(EXERCISE BRIEF): Scan the records below, and wherever a line has the word "hoặc", pull it out.

Collected data:
———

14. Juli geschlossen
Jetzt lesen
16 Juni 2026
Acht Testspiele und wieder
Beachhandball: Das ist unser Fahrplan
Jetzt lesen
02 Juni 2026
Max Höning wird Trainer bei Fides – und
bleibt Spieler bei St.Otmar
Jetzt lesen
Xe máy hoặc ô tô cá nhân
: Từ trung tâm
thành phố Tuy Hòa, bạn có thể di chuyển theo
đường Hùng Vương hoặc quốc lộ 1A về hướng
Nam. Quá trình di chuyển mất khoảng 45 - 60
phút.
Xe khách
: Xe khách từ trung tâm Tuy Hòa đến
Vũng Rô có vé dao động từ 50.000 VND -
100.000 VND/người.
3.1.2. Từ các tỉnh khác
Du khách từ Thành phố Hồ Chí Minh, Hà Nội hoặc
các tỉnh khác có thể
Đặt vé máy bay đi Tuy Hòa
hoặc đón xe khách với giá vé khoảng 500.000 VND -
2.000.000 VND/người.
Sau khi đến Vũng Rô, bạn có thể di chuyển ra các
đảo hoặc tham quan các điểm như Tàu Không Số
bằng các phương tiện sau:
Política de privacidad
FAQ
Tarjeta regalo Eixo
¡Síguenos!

———

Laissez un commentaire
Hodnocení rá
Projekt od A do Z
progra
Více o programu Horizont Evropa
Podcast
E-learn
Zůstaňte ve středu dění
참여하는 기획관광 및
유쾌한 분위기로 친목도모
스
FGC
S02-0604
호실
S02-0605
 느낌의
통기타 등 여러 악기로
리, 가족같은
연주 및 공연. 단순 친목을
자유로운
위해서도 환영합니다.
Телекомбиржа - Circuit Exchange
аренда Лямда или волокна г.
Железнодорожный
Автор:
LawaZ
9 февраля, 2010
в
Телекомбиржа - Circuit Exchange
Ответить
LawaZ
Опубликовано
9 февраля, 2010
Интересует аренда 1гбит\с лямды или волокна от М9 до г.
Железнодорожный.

———

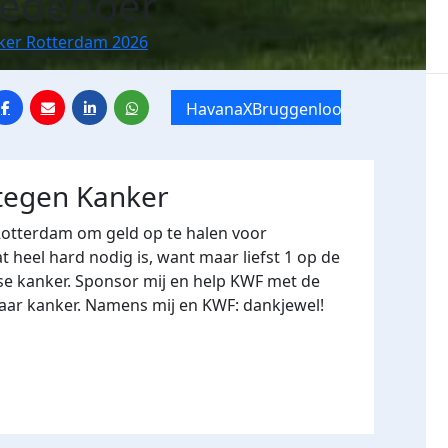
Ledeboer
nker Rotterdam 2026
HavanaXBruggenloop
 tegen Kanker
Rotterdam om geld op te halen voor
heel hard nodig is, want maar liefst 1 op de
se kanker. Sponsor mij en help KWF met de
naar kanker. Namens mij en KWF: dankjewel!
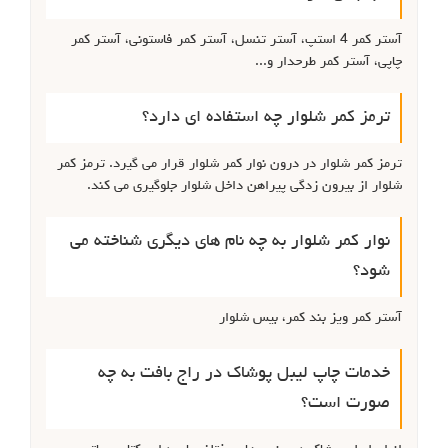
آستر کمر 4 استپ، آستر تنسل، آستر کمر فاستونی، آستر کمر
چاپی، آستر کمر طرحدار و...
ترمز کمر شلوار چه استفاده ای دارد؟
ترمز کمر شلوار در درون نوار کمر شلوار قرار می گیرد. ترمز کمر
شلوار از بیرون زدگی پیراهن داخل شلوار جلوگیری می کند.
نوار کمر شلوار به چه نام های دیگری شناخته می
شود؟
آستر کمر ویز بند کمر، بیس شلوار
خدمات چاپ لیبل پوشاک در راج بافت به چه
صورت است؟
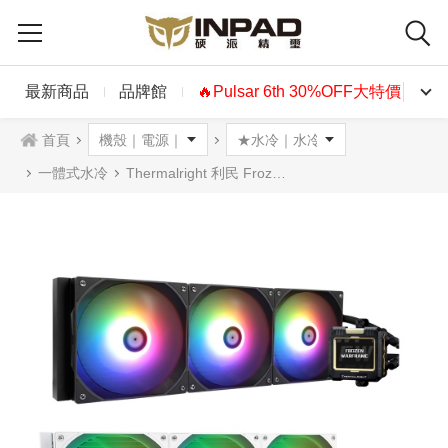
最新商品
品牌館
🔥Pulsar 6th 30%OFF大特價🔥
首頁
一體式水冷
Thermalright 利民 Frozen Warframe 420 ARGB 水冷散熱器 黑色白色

———

(ANSWER TO THIS EXERCISE):
Xe máy hoặc ô tô cá nhân
đường Hùng Vương hoặc quốc lộ 1A về hướng
Du khách từ Thành phố Hồ Chí Minh, Hà Nội hoặc
hoặc đón xe khách với giá vé khoảng 500.000 VND -
đảo hoặc tham quan các điểm như Tàu Không Số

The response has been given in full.